4. Splurging. Splurging every once in a while is perfectly fine if you’ve built up an emergency fund, are saving for retirement, and have eliminated all of your credit card debt. The secret is to do it in moderation.
5. Letting your kids fail. It may seem cruel, but parents who aren’t afraid to let their kids spend their money on ill-advised purchases (especially those with limited shelf lives) are actually doing them a favor. Experience is a terrific teacher and, with respect to personal finance, it’s better they err early when the impacts are relatively benign. Those “wasted” dollars are money well spent – an invaluable investment in your kids’ personal finance education.

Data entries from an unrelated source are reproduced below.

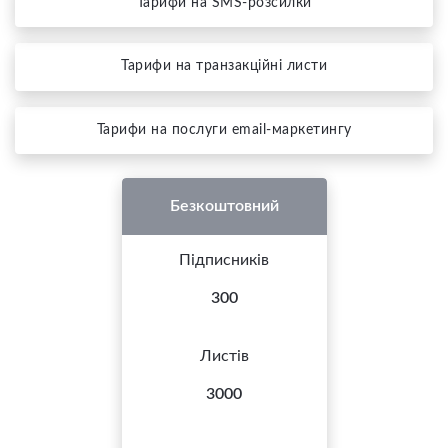
Тарифи на SMS-розсилки
Тарифи на транзакційні листи
Тарифи на послуги email-маркетингу
Безкоштовний
Підписників
300
Листів
3000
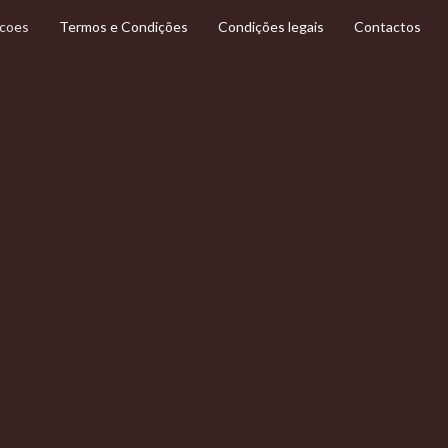
Termos e Condições
Condições legais
Contactos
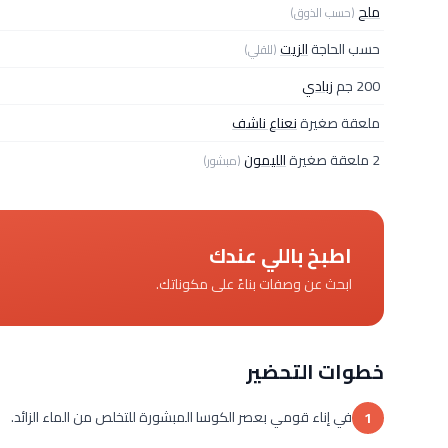
ملح
(حسب الذوق)
حسب الحاجة
الزيت
(للقلي)
200 جم
زبادي
ملعقة صغيرة
نعناع ناشف
2 ملعقة صغيرة
الليمون
(مبشور)
اطبخ باللي عندك
ابحث عن وصفات بناءً على مكوناتك.
خطوات التحضير
في إناء قومي بعصر الكوسا المبشورة للتخلص من الماء الزائد.
1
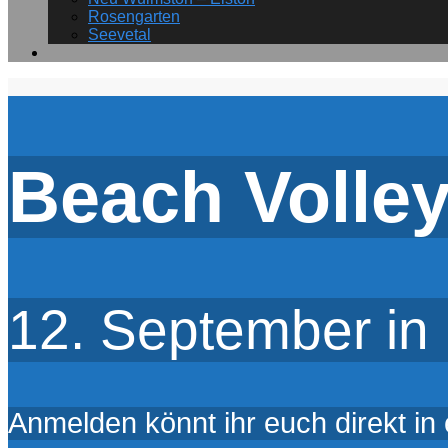
Rosengarten
Seevetal
Beach Volley
12. September in 
Anmelden könnt ihr euch direkt in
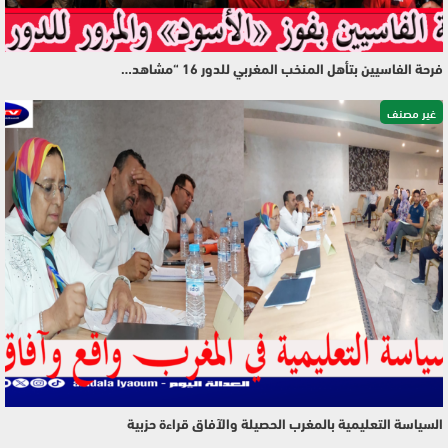
فرحة الفاسيين بتأهل المنخب المغربي للدور 16 “مشاهد…
غير مصنف
السياسة التعليمية بالمغرب الحصيلة والآفاق قراءة حزبية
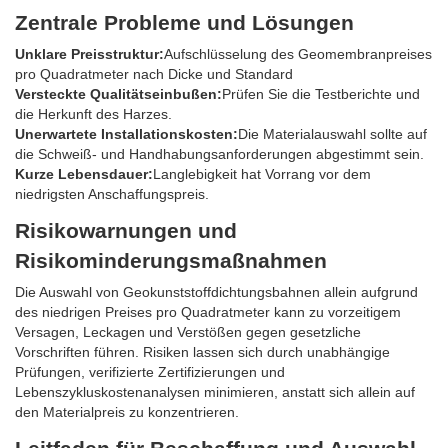
Zentrale Probleme und Lösungen
Unklare Preisstruktur:
Aufschlüsselung des Geomembranpreises
pro Quadratmeter nach Dicke und Standard
Versteckte Qualitätseinbußen:
Prüfen Sie die Testberichte und
die Herkunft des Harzes.
Unerwartete Installationskosten:
Die Materialauswahl sollte auf
die Schweiß- und Handhabungsanforderungen abgestimmt sein.
Kurze Lebensdauer:
Langlebigkeit hat Vorrang vor dem
niedrigsten Anschaffungspreis.
Risikowarnungen und
Risikominderungsmaßnahmen
Die Auswahl von Geokunststoffdichtungsbahnen allein aufgrund
des niedrigen Preises pro Quadratmeter kann zu vorzeitigem
Versagen, Leckagen und Verstößen gegen gesetzliche
Vorschriften führen. Risiken lassen sich durch unabhängige
Prüfungen, verifizierte Zertifizierungen und
Lebenszykluskostenanalysen minimieren, anstatt sich allein auf
den Materialpreis zu konzentrieren.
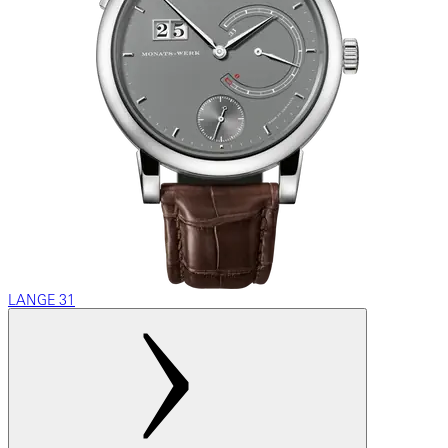
LANGE 31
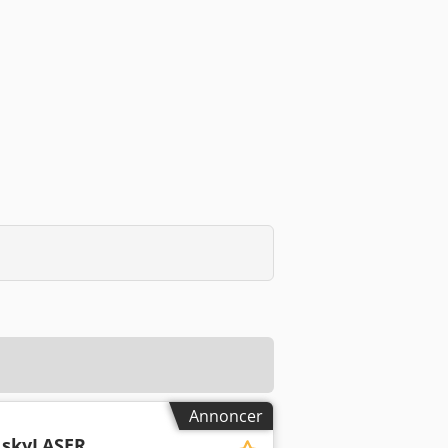
Annoncer
skyLASER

6. Buying a used car. Sure, new cars are great, but they’re an extremely expensive proposition. Financially, they make little sense. The truth is, folks who can live without that new car smell, and are willing to pay for occasional maintenance and repair costs, will get maximum value by buying used instead of new.

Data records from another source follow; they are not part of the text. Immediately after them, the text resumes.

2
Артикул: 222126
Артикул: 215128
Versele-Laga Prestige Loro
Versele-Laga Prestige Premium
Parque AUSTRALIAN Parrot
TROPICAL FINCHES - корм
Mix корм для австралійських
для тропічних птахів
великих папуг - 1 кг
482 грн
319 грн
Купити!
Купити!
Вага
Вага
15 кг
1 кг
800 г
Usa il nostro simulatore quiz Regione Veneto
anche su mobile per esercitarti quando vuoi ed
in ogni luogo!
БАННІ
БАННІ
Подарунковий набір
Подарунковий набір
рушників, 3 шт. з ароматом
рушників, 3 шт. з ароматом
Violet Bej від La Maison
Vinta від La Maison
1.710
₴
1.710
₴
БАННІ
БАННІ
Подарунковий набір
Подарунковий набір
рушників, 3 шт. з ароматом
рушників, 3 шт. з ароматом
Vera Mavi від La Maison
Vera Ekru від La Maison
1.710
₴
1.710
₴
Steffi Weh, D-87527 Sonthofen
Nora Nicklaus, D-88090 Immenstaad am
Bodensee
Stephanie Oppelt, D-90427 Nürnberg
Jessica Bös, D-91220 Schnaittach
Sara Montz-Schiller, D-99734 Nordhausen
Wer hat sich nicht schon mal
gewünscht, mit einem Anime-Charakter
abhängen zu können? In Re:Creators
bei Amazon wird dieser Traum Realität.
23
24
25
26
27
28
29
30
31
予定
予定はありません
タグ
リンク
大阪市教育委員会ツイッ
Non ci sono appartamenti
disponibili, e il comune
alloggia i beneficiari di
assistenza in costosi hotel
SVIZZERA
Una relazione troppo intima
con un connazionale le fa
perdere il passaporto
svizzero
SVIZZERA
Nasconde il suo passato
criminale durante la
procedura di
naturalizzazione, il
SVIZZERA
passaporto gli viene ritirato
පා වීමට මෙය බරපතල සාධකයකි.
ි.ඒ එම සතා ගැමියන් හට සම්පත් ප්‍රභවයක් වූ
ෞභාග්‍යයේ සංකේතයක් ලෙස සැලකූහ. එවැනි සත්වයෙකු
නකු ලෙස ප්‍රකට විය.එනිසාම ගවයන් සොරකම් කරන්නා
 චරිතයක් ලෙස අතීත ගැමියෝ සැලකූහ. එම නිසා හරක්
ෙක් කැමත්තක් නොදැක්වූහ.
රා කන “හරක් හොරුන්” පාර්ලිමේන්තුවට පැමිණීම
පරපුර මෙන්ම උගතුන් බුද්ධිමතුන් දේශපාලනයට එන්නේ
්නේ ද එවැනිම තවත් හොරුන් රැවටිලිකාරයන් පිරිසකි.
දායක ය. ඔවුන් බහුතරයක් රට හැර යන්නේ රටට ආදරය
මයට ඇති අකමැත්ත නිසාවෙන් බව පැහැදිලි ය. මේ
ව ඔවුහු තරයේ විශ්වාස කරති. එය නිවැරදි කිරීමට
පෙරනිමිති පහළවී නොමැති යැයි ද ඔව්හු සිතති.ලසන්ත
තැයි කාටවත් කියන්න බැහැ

7. Loaning money to family. There’s no problem at all with this as long as you are willing to accept that you may never get your money back.
8. Filling a new home with hand-me-down furniture. Here’s a tip for first-time home buyers who are just starting out and find themselves short of cash: It’s not against the law to buy a new home and fill the rooms with hand-me-down or used furniture – or even leave a room or two completely empty. Patience is a virtue.

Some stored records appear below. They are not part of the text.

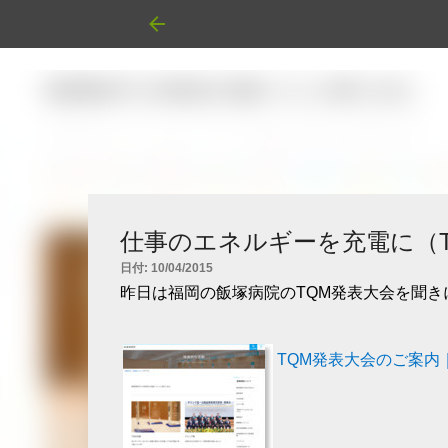
仕事のエネルギーを充電に（
日付:
10/04/2015
昨日は福岡の飯塚病院のTQM発表大会を聞き
TQM発表大会のご案内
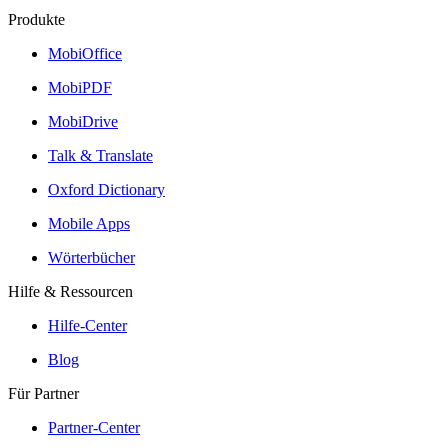
Produkte
MobiOffice
MobiPDF
MobiDrive
Talk & Translate
Oxford Dictionary
Mobile Apps
Wörterbücher
Hilfe & Ressourcen
Hilfe-Center
Blog
Für Partner
Partner-Center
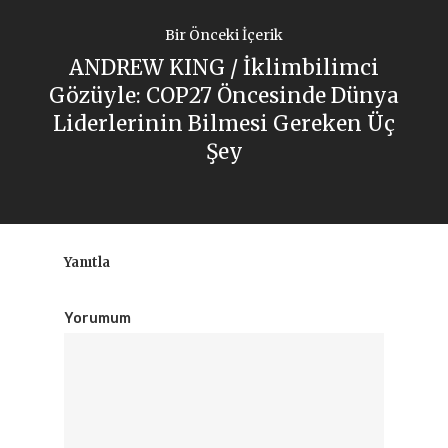
Bir Önceki İçerik
ANDREW KING / İklimbilimci
Gözüyle: COP27 Öncesinde Dünya
Liderlerinin Bilmesi Gereken Üç
Şey
Yanıtla
Yorumum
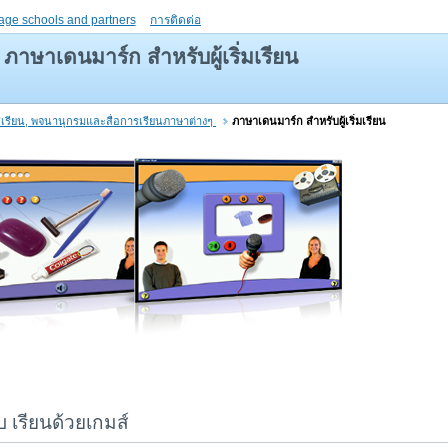
age schools and partners
การติดต่อ
ภาษาเดนมาร์ก สำหรับผู้เริ่มเรียน
สเรียน, พจนานุกรมและสื่อการเรียนภาษาต่างๆ
ภาษาเดนมาร์ก สำหรับผู้เริ่มเรียน
 เรียนด้วยเกมส์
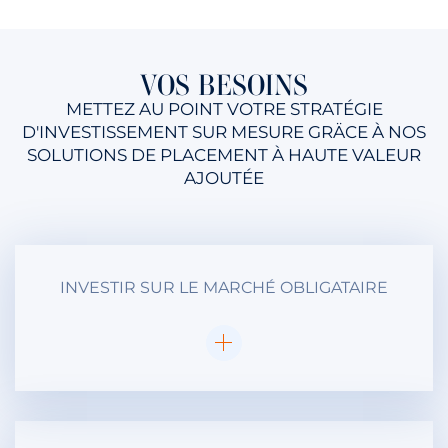
VOS BESOINS
METTEZ AU POINT VOTRE STRATÉGIE
D'INVESTISSEMENT SUR MESURE GRÄCE À NOS
SOLUTIONS DE PLACEMENT À HAUTE VALEUR
AJOUTÉE
INVESTIR SUR LE MARCHÉ OBLIGATAIRE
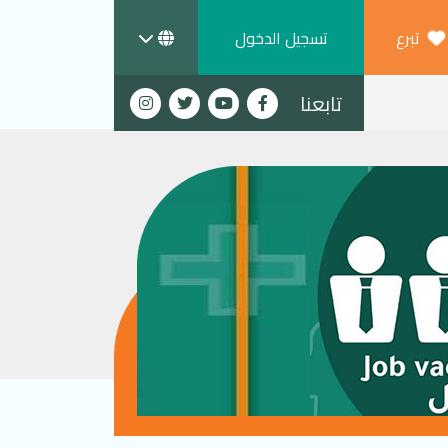
تبرع
تسجيل الدخول
تابعنا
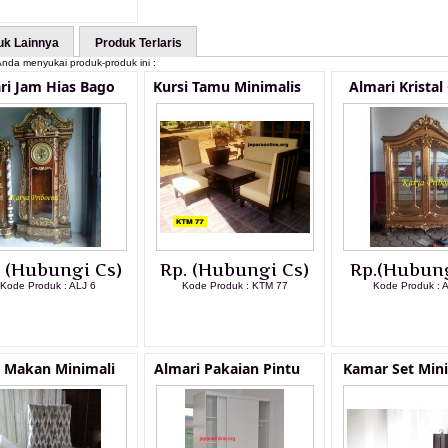
uk Lainnya
Produk Terlaris
nda menyukai produk-produk ini :
ri Jam Hias Bago
Kursi Tamu Minimalis
Almari Kristal
. (Hubungi Cs)
Rp. (Hubungi Cs)
Rp.(Hubung
Kode Produk : ALJ 6
Kode Produk : KTM 77
Kode Produk : 
LIHAT DETAIL PRODUK
LIHAT DETAIL PRODUK
LIHAT DETAI
i Makan Minimali
Almari Pakaian Pintu
Kamar Set Mini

9. Asking for a lower price. Why is negotiating considered taboo? I’m not suggesting you should go into a grocery store and start negotiating down the price of canned corn. You have to be reasonable and pick your spots. However, there are many stores and service providers out there who will negotiate. The trick is mustering the courage to simply ask if you can get a better price. The worst they can say is “no.”
10. Saying no. Speaking of “no,” we all want to be liked. So it’s not surprising that for many people, myself included, saying no can be extremely difficult at times. Unfortunately, one of the biggest risks to our personal finances is the inability to say no, whether, for example, it’s to satisfy a friend asking you to cosign a loan – or even to yourself when being tempted to keep up with the Joneses.
11. Buying store-brand labels. As my unscientific blind taste tests have proven time and again, sometimes it makes absolutely zero sense paying a premium for name-brand labels. Believe it or not, those bargain store-brand labels are often just as good (if not better) than their name-brand counterparts.